Darius D'Souza

Personal information
- Full name: Darius D'Souza
- Born: 11 October 1989 (age 36) Bombay, Maharashtra, India
- Nickname: D, Dar
- Batting: Right-handed
- Bowling: Right-arm offspin

Domestic team information
- 2011–2013: Loughborough MCCU

Career statistics
| Competition | First-class |
| Matches | 3 |
| Runs scored | 56 |
| Batting average | 11.20 |
| 100s/50s | –/– |
| Top score | 23 |
| Balls bowled | 12 |
| Wickets | – |
| Bowling average | – |
| 5 wickets in innings | – |
| 10 wickets in match | – |
| Best bowling | – |
| Catches/stumpings | –/– |
- Source: ESPNcricinfo, 6 August 2020

= Darius D'Souza =

Indian-born Canadian cricketer

Darius D'Souza (born 11 October 1989) is an Indian-born Canadian cricketer. D'Souza is a right-handed batsman who bowls right-arm off spin. He was born in Bombay (today Mumbai), Maharashtra.

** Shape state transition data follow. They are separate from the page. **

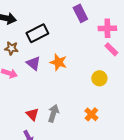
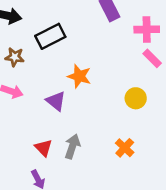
purple triangle: (33, 63) -> (56, 101), moved

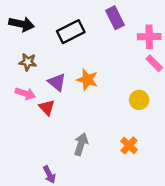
black rectangle: (50, 36) -> (71, 32), moved
purple triangle: (56, 101) -> (57, 82), moved
red triangle: (43, 148) -> (47, 107), moved

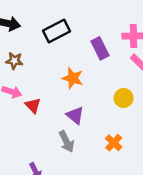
purple rectangle: (115, 18) -> (100, 48), moved
purple triangle: (57, 82) -> (75, 115), moved
gray arrow: (81, 144) -> (66, 141), turned 135

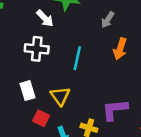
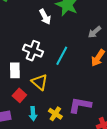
white cross: (37, 49) -> (33, 51), moved
yellow triangle: (60, 96) -> (40, 82), turned -30

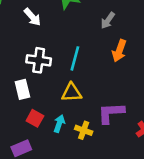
white arrow: (45, 17) -> (32, 17), moved
yellow triangle: (40, 82) -> (72, 93), moved, turned -30
cyan arrow: (33, 114) -> (59, 124), moved, turned -144

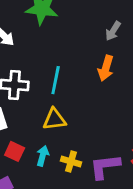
gray arrow: (108, 20) -> (113, 31), moved
purple L-shape: (111, 113) -> (105, 166), moved

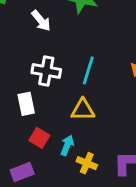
yellow cross: (71, 162) -> (87, 163), moved

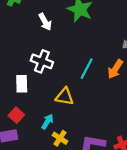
cyan line: (88, 71) -> (87, 69), moved
red square: (39, 138) -> (16, 115), moved

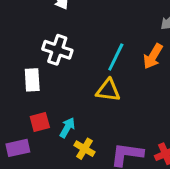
yellow triangle: (65, 97) -> (108, 90), moved
red square: (16, 115) -> (40, 122), moved, turned 35

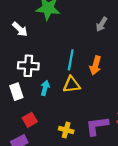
orange arrow: (153, 56) -> (95, 65), moved
cyan arrow: (67, 128) -> (45, 88), moved

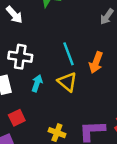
cyan line: (71, 60) -> (69, 54), turned -36
yellow triangle: (72, 85) -> (67, 82), turned 42

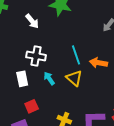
orange arrow: (96, 62) -> (98, 63), turned 78
cyan arrow: (37, 83) -> (49, 78), turned -56

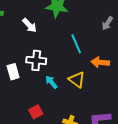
cyan line: (76, 55) -> (76, 44), moved
white rectangle: (22, 79) -> (13, 72), moved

D'Souza played for Canada Under-19s in the 2010 Under-19 World Cup in New Zealand, making five Youth One Day International appearance during the tournament. While studying for his degree in Computer Science & Business in England at Loughborough University, D'Souza made his first-class debut for Loughborough MCCU against Northamptonshire on 2 April 2011.